## GOAL OF THE EXERCISE
All entries below must be output word for word, and the pictures left behind.

• • • • • • •

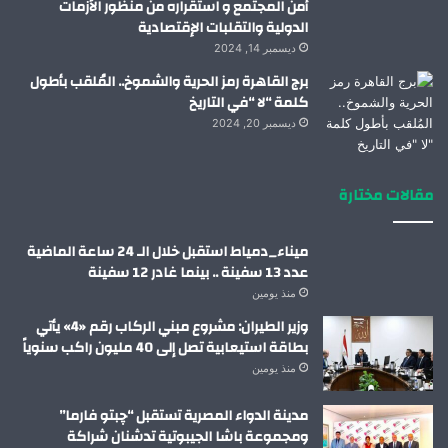
أمن المجتمع و استقراره من منظور الأزمات
الدولية والتقلبات الإقتصادية
ديسمبر 14, 2024
برج القاهرة رمز الحرية والشموخ.. المُلقب بأطول
كلمة “لا “في التاريخ
ديسمبر 20, 2024
مقالات مختارة
ميناء_دمياط استقبل خلال الـ 24 ساعة الماضية
عدد 13 سفينة .. بينما غادر 12 سفينة
منذ يومين
وزير الطيران: مشروع مبني الركاب رقم «4» يأتي
بطاقة استيعابية تصل إلى 40 مليون راكب سنوياً
منذ يومين
مدينة الدواء المصرية تستقبل “چبتو فارما”
ومجموعة باشا الجيبوتية تدشنان شراكة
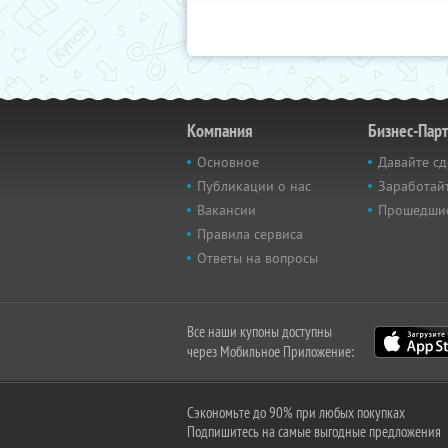
Компания
Бизнес-Пар
Основное
Давайте сд
Публикации о нас
Заработайт
Вакансии
Прошедши
Правила сервиса
Ответы на вопросы
Все наши купоны доступны
через Мобильное Приложение:
Сэкономьте до 90% при любых покупках
Подпишитесь на самые выгодные предложения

• • • • • • •

## TASK SOLUTION
أمن المجتمع و استقراره من منظور الأزمات
الدولية والتقلبات الإقتصادية
ديسمبر 14, 2024
برج القاهرة رمز الحرية والشموخ.. المُلقب بأطول
كلمة “لا “في التاريخ
ديسمبر 20, 2024
مقالات مختارة
ميناء_دمياط استقبل خلال الـ 24 ساعة الماضية
عدد 13 سفينة .. بينما غادر 12 سفينة
منذ يومين
وزير الطيران: مشروع مبني الركاب رقم «4» يأتي
بطاقة استيعابية تصل إلى 40 مليون راكب سنوياً
منذ يومين
مدينة الدواء المصرية تستقبل “چبتو فارما”
ومجموعة باشا الجيبوتية تدشنان شراكة
Компания
Бизнес-Пар
Основное
Давайте сд
Публикации о нас
Заработайт
Вакансии
Прошедши
Правила сервиса
Ответы на вопросы
Все наши купоны доступны
через Мобильное Приложение:
Сэкономьте до 90% при любых покупках
Подпишитесь на самые выгодные предложения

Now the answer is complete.